Now this is only a Phase 1 clinical trial so the goal was to test the safety of the pouch, called PEC-Direct (VC-02), to see if the body would tolerate it being implanted and to see if it is effective. The beauty of this method is that the device is implanted under the skin so it can be removed easily if any problems emerge. So far none have.

Ultimately the hope is that this approach will help patients with T1D better regulate their blood sugar levels, improve their health outcomes, and one day even achieve independence from the burden of daily insulin injections.

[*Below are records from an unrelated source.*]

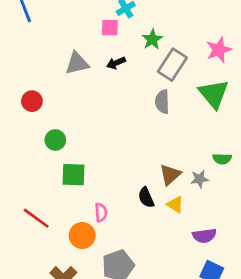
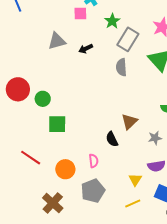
black arrow: (116, 63) -> (86, 49), moved
red circle: (32, 101) -> (18, 89), moved, size x1.5
gray star: (199, 179) -> (155, 138), moved
yellow triangle: (175, 204) -> (135, 180), moved, turned 32
pink semicircle: (101, 212) -> (94, 161), moved

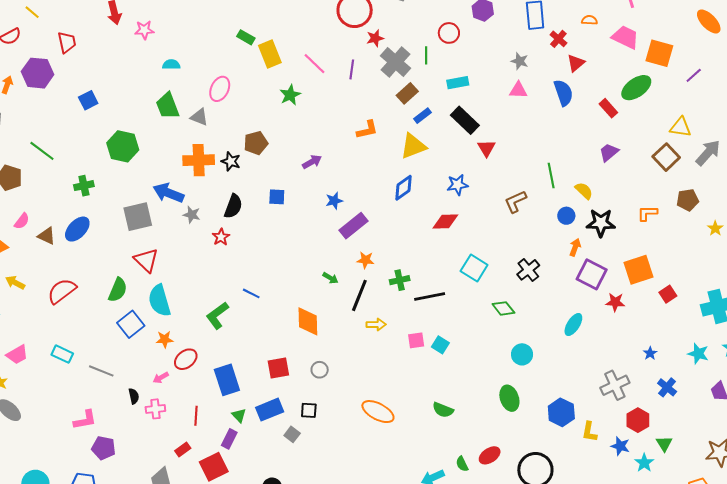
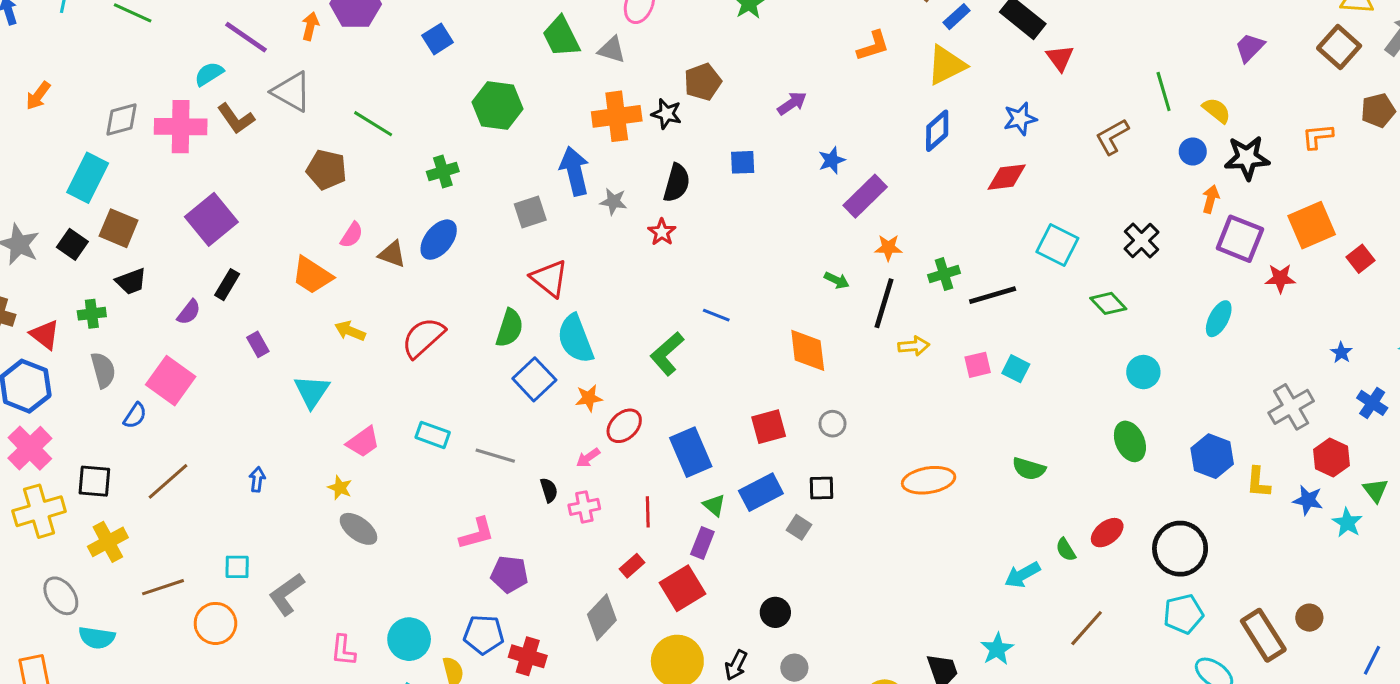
blue arrow: (168, 193) -> (575, 171), turned 60
gray square: (138, 217) -> (530, 212), size x0.7
orange ellipse: (378, 412) -> (929, 480), turned -32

One thought on “Producing insulin for people who can’t

  1. Stem cells are great advantage for treatment of many diseases. In many adult tissues, stem cells are ease to be isolated, cultures and availability in many tissues. Their immunomodulatory properties and lack of ethical issues giving hope for both autologous and allogenic transplantation. However, stem cell -based therapy may produce undesirable effects. Many cumulative factors can give a response in the form of spontaneous tumor transformation, such as, 1)The ability of stem cells to proliferate for long periods of time, high viability and resistance to apoptosis can easily develop tumorigenesis. 2)Donor’s age, host tissue, growth regulators expressed by recipient tissues and mechanism that control behavior of stem cells at the target site. 3)Manipulation and longterm in vitro cultures of stem cells can cause genetic instability and chromosome aberration

    Current clinical trial by using PSC-derived pancreatic progenitors which were fully encapsulated device and implanted into patients with T1D. The observation revealed that implanted device acquired neovasculature and PEC-01 cells matured into insulin-expressing β cells in T1D patients. The results showed that 63% of trial patients had stimulated C-peptide response which was indicator to determine endogenous β cell function. The unequivalent response of T1D patients to implanted PSC-derived cells indicates that pancreatic progenitors require growth factors to growth and differentiation. The different ability of T1D patients produce growth factors and support maturation of progenitors causing diversity of findings. During the process of maturation, stem cells require multiple stages of growth and differentiation to produce mature and functioning cells. Each stage of maturation requires specific growth factor and timing for development. Hence, T1D patients require additional supply of specific growth factor to support progenitors development on certain period of time. As all trial patients are undergoing immunosuppressive treatment, the possibility of patients develop cancers for longterm period of time is unavoidable. Of course, those aberrant cells are unable to be removed by autoimmune response. Thus, extensive follow up is essential to prevent the patients from developing cancers. The short period of observation within 1-2 years does not support the safety and efficacy of implanted PSC-derived cells in T1D patients. The longterm follow up of trial patients are essential to protect the health and well being of T1D patients.